Человек в бурке подскакал к машине и осадил жеребца так, что он присел и замотал головой.
— Товарищ гвардии генерал-майор, — сказал Горшков, приложив руку к шапке, — большую часть сил и артиллерию развертываю вправо, потому что…
— Знаю, Сергей Ильич, — мягко перебил Селиванов, — а вы не думаете отступать?
— Отступать? — удивленно спросил генерал Горшков. — Разве вы отдали приказ об отступлении?
— Нет, я не отдавал такого приказа. Я спрашиваю, как вы думаете…
— Если мне подбросят снарядов…
— Снаряды и взвод противотанковых ружей прибудут к двадцати трем часам. Кроме того, я сейчас прикажу Белошниченко передать вам десять противотанковых пушек. Надо держаться, Сергей Ильич!
— Удержимся, Алексей Гордеевич, — заверил Горшков.
Я с удовольствием слушал лаконичный разговор двух генералов. Они понимали друг друга с полуслова, оба были полны решимости и оба любили и уважали друг друга. Это видно было по тому, с каким почтением обращался Горшков к Селиванову и как ласково гладил Селиванов, вытягиваясь на носках, атласную шею горшковского жеребца и постукивал ручкой хлыста по сапогу Горшкова.
Пока генералы разговаривали, одна из противотанковых пушек остановилась у придорожного буруна. Пожилой казак развернул коней, выпряг их и стал со своими помощниками устанавливать пушку. Я наблюдал, с какой ловкостью, с какой хозяйской уверенностью и неторопливостью работает этот немолодой казак.
— Откуда ты, станичник?
Казак посмотрел на меня, сдвинул на затылок папаху:
— Родом я из станицы Вешенской.
— Свою пушку ты здесь ставишь?
— Так точно. Приказ командира батареи. Позиция тут удобная.
Узнав, что Селиванов решил возвратиться в кошару, я обратился к нему:
— Разрешите мне остаться здесь, поговорить с казаками. Завтра я вернусь.
— Пожалуйста, — сказал Селиванов, — а я — обратно. В центре удобнее. Сергей Ильич сделал тут все необходимое…
Через несколько минут генералы разъехались в разные стороны. Я расстелил бурку и сел рядом с пожилым казаком.
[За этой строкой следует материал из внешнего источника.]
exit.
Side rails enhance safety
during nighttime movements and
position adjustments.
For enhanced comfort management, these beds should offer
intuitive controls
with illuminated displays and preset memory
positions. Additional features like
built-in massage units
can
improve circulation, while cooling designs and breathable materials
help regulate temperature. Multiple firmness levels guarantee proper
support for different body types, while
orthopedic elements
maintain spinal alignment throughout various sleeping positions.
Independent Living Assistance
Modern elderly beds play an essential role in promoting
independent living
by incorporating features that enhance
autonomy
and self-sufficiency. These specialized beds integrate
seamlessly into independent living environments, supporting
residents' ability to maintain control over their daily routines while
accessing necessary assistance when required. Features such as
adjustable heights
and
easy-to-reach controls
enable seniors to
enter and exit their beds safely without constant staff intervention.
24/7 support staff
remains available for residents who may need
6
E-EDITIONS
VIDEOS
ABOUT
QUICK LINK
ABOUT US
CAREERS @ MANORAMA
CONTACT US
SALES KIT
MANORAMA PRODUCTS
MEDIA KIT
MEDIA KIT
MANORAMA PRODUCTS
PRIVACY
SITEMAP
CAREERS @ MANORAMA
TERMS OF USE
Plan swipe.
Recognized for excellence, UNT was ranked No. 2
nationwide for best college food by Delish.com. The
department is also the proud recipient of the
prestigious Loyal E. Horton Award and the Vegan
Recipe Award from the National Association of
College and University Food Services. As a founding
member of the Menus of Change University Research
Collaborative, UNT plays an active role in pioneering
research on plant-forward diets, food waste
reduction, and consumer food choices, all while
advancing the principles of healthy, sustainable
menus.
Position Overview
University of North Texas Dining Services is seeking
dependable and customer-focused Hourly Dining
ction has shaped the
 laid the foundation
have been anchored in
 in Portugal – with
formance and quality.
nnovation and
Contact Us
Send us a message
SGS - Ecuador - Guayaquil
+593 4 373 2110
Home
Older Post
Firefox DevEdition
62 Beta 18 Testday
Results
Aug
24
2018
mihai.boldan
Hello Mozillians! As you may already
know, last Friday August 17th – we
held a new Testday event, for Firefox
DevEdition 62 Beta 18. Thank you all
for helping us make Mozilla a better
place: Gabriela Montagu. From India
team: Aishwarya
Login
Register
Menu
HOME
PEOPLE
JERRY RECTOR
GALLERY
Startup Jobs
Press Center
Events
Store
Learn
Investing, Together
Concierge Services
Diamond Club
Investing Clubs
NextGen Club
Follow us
Пока его напарники возились с пушкой, мы закурили.
Мимо нас бесконечной вереницей двигались всадники в башлыках, артиллерийские упряжки, тачанки. Вокруг высились покрытые снегом буруны, и все это — и лица всадников, и конские крупы, и снежные буруны — освещалось заревом пожара…
Яков Маркович Земляков — так звали пожилого казака — насобирал бурьяна, расстелил его у лафета и уселся, поджав под себя ноги. Рядом с ним сели его товарищи — хмурый казак Медведь и молодой парень, закутанный в синий башлык. Казаки выкурили цигарки и прислушались. Пушечная канонада утихла. Пожар стал угасать. На дороге прогрохотали последние телеги с патронами.
— Кажись, все прошли, — басом сказал Медведь.
— Сейчас фрицы спать ложатся, — задумчиво проговорил парень, — они ночью не любят воевать, так что до утра можно отдохнуть.
— Так ты, дядя Яков, из Вешек? — спросил я.
— Так точно, из Вешек.
— А Шолохова знаешь?
— Ишо как! — воскликнул Земляков. — Мы с ним, можно сказать, друзьями жили. Михаил Александрыч как начнут сбираться на рыбалку, так завсегда до меня идут — насчет крючков совета спросить, или насчет наживы, или лесок всяких… Я и жинку ихнюю знаю, и деток, и с тестем знакомый.
Яков Маркович неторопливо расправил бурьян под ногами и сказал:
— Михаил Александрович что ни писали, то все про вешенцев, только в книжках фамилии другие проставлены — дед Щукарь там, или Разметнов, или Мелеховы.
Стало холоднее. Подул ветер, и пошел мелкий снежок. Завернувшись в бурку, я дремал, думая о Селиванове, о Горшкове, о казаках. Мне нравились эти сильные, решительные люди. То ли сказывались давние боевые традиции, то ли здесь были подобраны действительно отважные и смелые бойцы, — с ними как-то удивительно легко и спокойно.
Обычно в ожидании боя я нервничал, томился: скорее бы уж началось… Но здесь, у казаков, я невольно подчинялся их спокойной уверенности, твердому сознанию своей силы и какой-то непоколебимой убежденности в том, что все будет именно так, как нужно.